Alejandro Martinez-Calvo, Princeton University
Sebastian Gonzalez La Corte, Princeton University
Sujit Datta, Princeton University
Lab studies of bacteria typically focus on cells in spatially extended, nutrient-rich environments such as liquid cultures or agar surfaces. In contrast, many biological and environmental contexts—ranging from bodily mucus to ocean sediments and the soil beneath our feet—host multicellular bacterial populations confined to tight spaces where essential metabolic substrates (e.g., oxygen) are limited. What impact does such confinement have on bacterial populations? Here, we explore this question by studying suspensions of motile Escherichia coli confined within quasi–two-dimensional (2D) droplets. We find that when both the droplet size and cell concentration exceed critical thresholds, the initially uniform suspension spontaneously self-organizes into a concentrated, immotile inner “core” surrounded by a more dilute, highly motile “shell”. By simultaneously measuring cell concentration, oxygen concentration, and motility-induced fluid flows, we demonstrate that this spatial organization emerges from a dynamic interplay between oxygen transport through the droplet boundary, oxygen uptake by the bacteria, and changes in bacterial motility in response to local oxygen availability.
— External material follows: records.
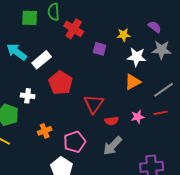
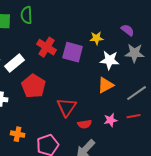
red cross: (74, 29) -> (47, 47), moved
purple square: (100, 49) -> (73, 52), size x1.5
orange cross: (45, 131) -> (18, 134), turned 32

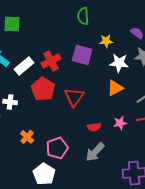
green semicircle: (27, 15) -> (83, 16), moved
red cross: (47, 47) -> (51, 61), moved, turned 30
red triangle: (67, 107) -> (74, 97), moved
orange cross: (18, 134) -> (27, 137), turned 32

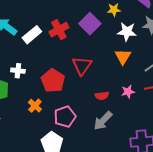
purple square: (82, 55) -> (90, 24), turned 30
orange triangle: (115, 88) -> (123, 57), turned -30
red pentagon: (43, 89) -> (53, 81), moved

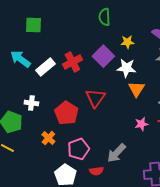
white star: (127, 32) -> (126, 68), moved
red semicircle: (102, 96) -> (96, 171), moved

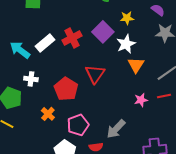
cyan arrow: (20, 59) -> (20, 50), moved
white star: (126, 68) -> (126, 44), turned -30

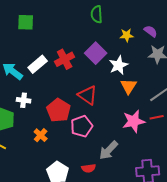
yellow star: (127, 18) -> (127, 35), moved
red triangle: (95, 74) -> (88, 95), turned -30
pink star: (141, 100) -> (134, 121), size x1.6
pink pentagon: (78, 125) -> (82, 126), moved

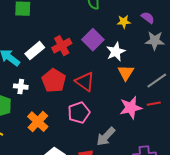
red pentagon: (59, 110) -> (54, 81), moved
orange cross: (41, 135) -> (38, 122), size x1.5

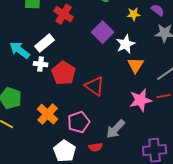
red cross: (62, 46) -> (64, 14), moved, turned -30
red triangle: (85, 82) -> (95, 86), moved
white cross: (21, 87) -> (41, 64), moved
pink pentagon: (79, 113) -> (79, 122), moved

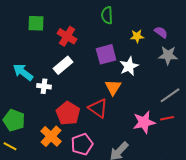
purple square: (103, 32) -> (106, 54), turned 30
white rectangle: (45, 43) -> (63, 65), moved
orange triangle: (136, 65) -> (113, 87), moved
red pentagon: (64, 73) -> (68, 113), moved

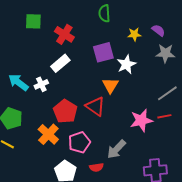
cyan arrow: (23, 72) -> (18, 82), moved
white cross: (44, 86) -> (41, 84), turned -32

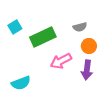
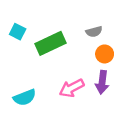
cyan square: (15, 27) -> (18, 32), turned -32
pink arrow: (61, 61) -> (72, 88), moved

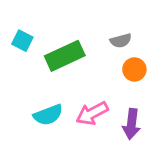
purple arrow: (102, 82) -> (131, 124), moved
cyan semicircle: (25, 97) -> (48, 115), moved

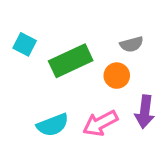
orange circle: (134, 69) -> (117, 76), moved
purple arrow: (131, 124) -> (145, 112), moved

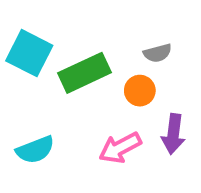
cyan square: (25, 44) -> (29, 53), size x1.6
cyan semicircle: (53, 125) -> (35, 150), moved

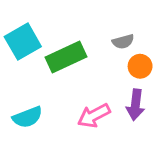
cyan square: (29, 53) -> (23, 42), turned 33
orange circle: (140, 91) -> (140, 66), moved

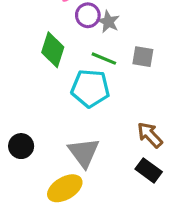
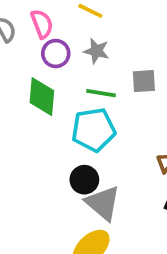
purple circle: (88, 15) -> (56, 53), moved
black circle: (21, 146) -> (84, 180), moved

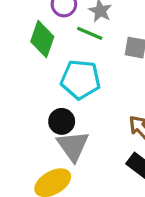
green line: (101, 93) -> (90, 33), moved

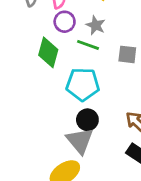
black circle: (62, 121) -> (87, 120), moved

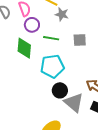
gray star: (96, 25) -> (62, 14), moved
gray triangle: (80, 141) -> (74, 103), moved

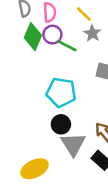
green line: (51, 38) -> (67, 46), moved
green diamond: (24, 48) -> (33, 37), moved

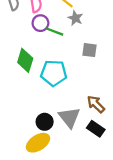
green diamond: (33, 37) -> (25, 60), moved
black circle: (61, 124) -> (45, 122), moved

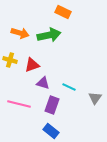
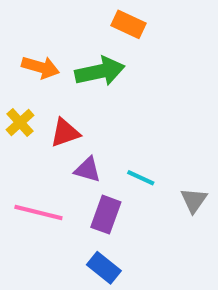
yellow cross: (10, 60) -> (20, 122), turned 32

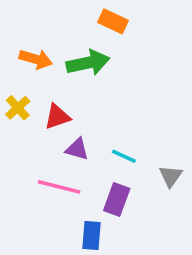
pink line: (38, 213) -> (59, 187), moved
purple rectangle: (106, 215) -> (117, 199), moved
blue rectangle: (104, 268) -> (92, 235), turned 56

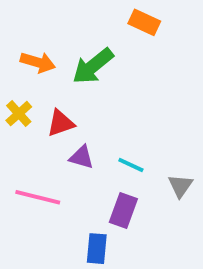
orange rectangle: (113, 21) -> (144, 22), moved
green arrow: (88, 63) -> (93, 66), turned 153
pink line: (59, 187) -> (38, 197), moved

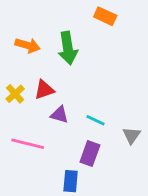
green arrow: (93, 66) -> (68, 48), turned -60
yellow cross: (19, 114) -> (15, 94), moved

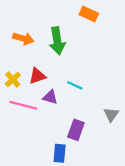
cyan line: (95, 120) -> (75, 85), moved
pink line: (28, 144) -> (23, 105), moved

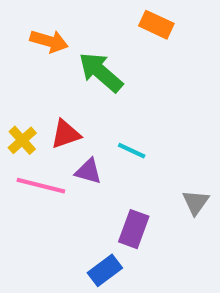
orange arrow: (23, 39) -> (49, 41), moved
green arrow: (57, 41) -> (101, 72), turned 140
blue rectangle: (60, 153) -> (105, 270), turned 48

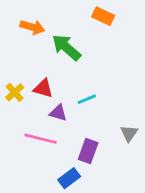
red triangle: (66, 134) -> (43, 88), turned 35
cyan line: (132, 151) -> (87, 99), turned -48
pink line: (41, 186) -> (41, 139), moved

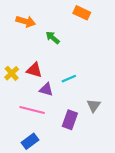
green arrow: (66, 47) -> (53, 38), size x0.6
gray triangle: (129, 133) -> (94, 106), moved
blue rectangle: (69, 178) -> (30, 141), moved

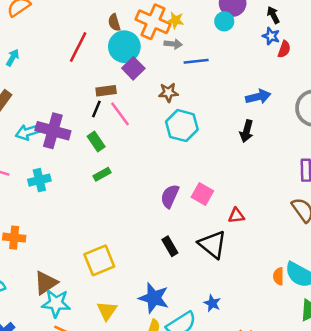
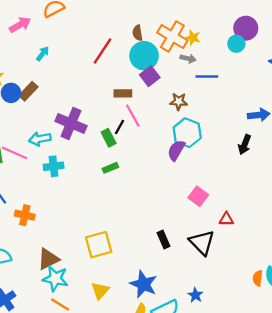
black line: (96, 109) -> (120, 127), moved
cyan arrow: (28, 132) -> (40, 139), moved
purple semicircle: (170, 196) -> (176, 150), moved

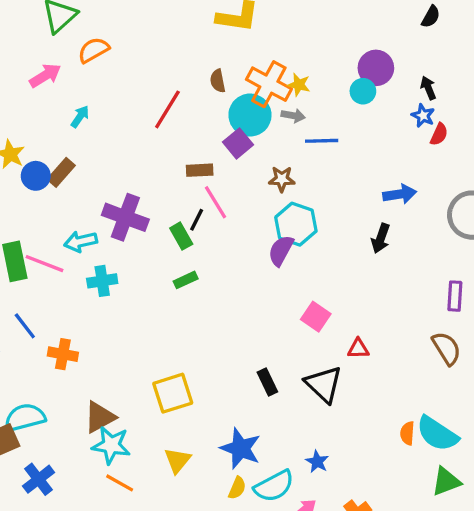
cyan circle: (144, 56) -> (250, 115), moved

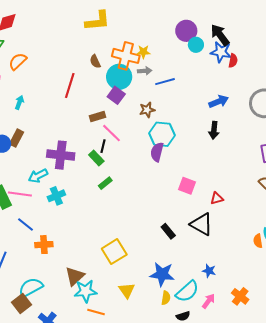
black arrow: (428, 88) -> (220, 35), size x1.6
cyan circle: (363, 91) -> (196, 45), moved
blue star: (423, 116) -> (221, 52), size x1.5
blue line: (25, 326) -> (25, 225), moved

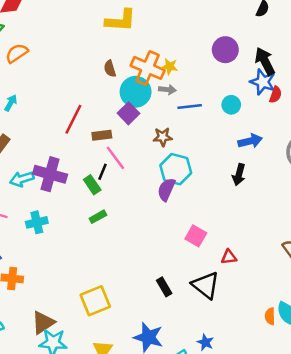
cyan circle: (196, 45) -> (231, 105), moved
red line: (70, 86) -> (73, 119), moved
cyan arrow: (38, 176) -> (22, 179), moved

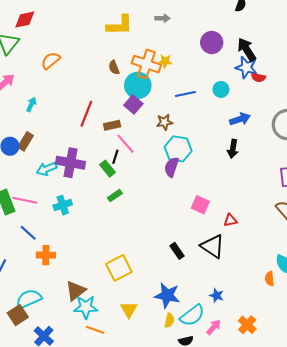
orange semicircle: (17, 53) -> (51, 61), moved
gray arrow: (167, 90) -> (162, 18), moved
red semicircle: (276, 95) -> (258, 77), turned 88
orange semicircle: (270, 316) -> (270, 279), moved

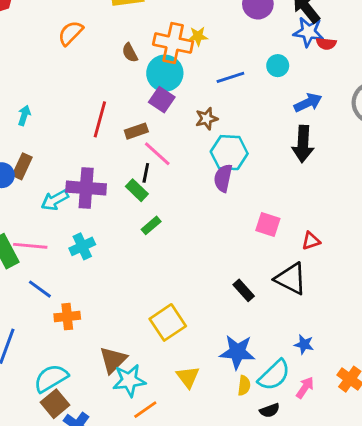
orange semicircle: (51, 61) -> (70, 33), moved
black arrow: (233, 149) -> (303, 144), size x1.4
brown square: (18, 315) -> (55, 404), moved
orange line: (95, 330) -> (145, 410), turned -48

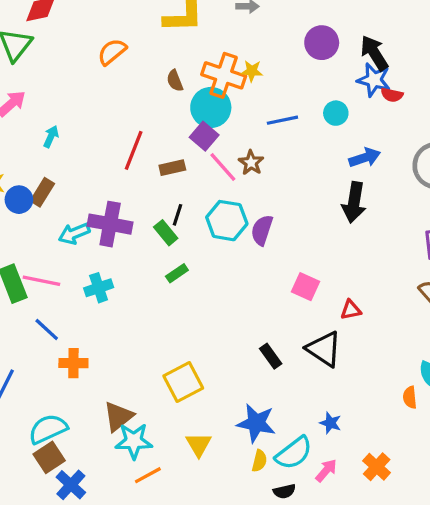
brown star: (207, 119) -> (251, 163), turned -30
cyan hexagon: (229, 153) -> (227, 221), moved
pink line: (157, 154) -> (223, 167), moved

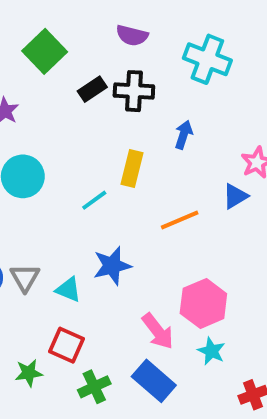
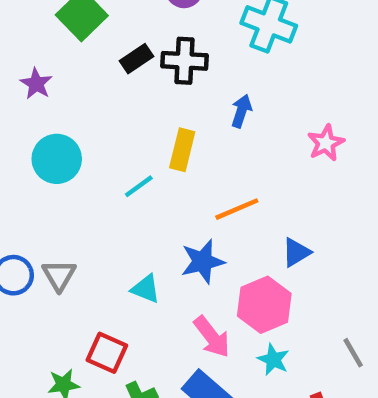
blue triangle: (235, 196) -> (296, 252), moved
blue star: (112, 266) -> (203, 262), moved
cyan triangle: (68, 290) -> (146, 289), moved

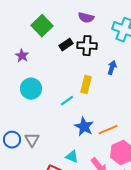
orange line: (237, 209) -> (108, 130), moved
blue star: (203, 262) -> (84, 127), moved, turned -30
cyan triangle: (146, 289) -> (72, 157), moved

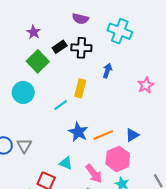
green square: (42, 26) -> (38, 61), moved
purple star: (22, 56) -> (34, 32), moved

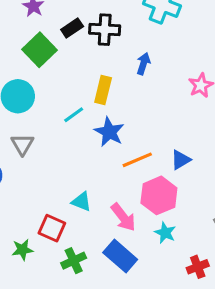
blue star: (78, 132) -> (109, 132), moved
gray triangle: (24, 145) -> (22, 144), moved

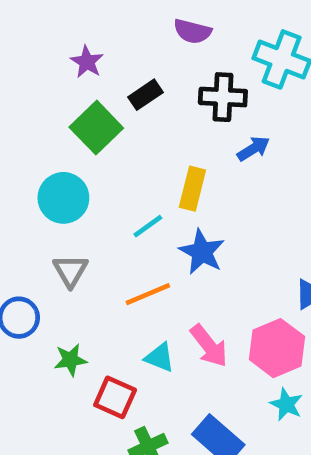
black cross: (105, 30) -> (223, 97), moved
blue arrow: (143, 64) -> (253, 149), turned 40
orange line: (137, 160) -> (148, 294), moved
pink arrow: (123, 217) -> (209, 346), moved
green star: (22, 250) -> (70, 360), moved

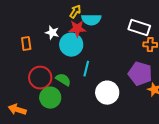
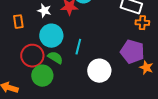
cyan circle: (71, 45) -> (51, 36), moved

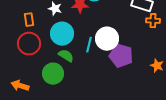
purple pentagon: (132, 52) -> (121, 56), moved
red circle: (32, 56) -> (29, 44), moved
white circle: (99, 71) -> (107, 39), moved

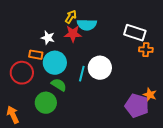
orange rectangle: (29, 20) -> (36, 55), moved, turned -72
purple pentagon: (121, 56) -> (137, 106), moved
orange arrow: (20, 86) -> (13, 115), turned 48

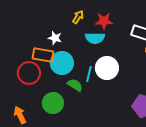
cyan semicircle: (87, 25) -> (95, 38), moved
red star: (73, 34) -> (104, 21), moved
orange rectangle: (36, 55) -> (43, 55), size x1.5
green semicircle: (59, 85) -> (75, 85), moved

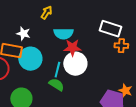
red star: (104, 21) -> (72, 48), moved
green semicircle: (75, 85) -> (56, 85), moved

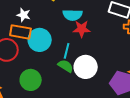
white star: (23, 34) -> (24, 15), moved
white circle: (75, 64) -> (86, 67), moved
In addition, we employ theory and simulations to establish quantitative principles governing this feedback—yielding a biophysical framework that captures and unifies all of our experimental observations. Our findings shed new light on the rich collective behaviors that can emerge in confined bacterial populations and other forms of chemically reactive living and active matter, and offer a foundation for predicting and controlling these dynamics in broader biological and environmental systems.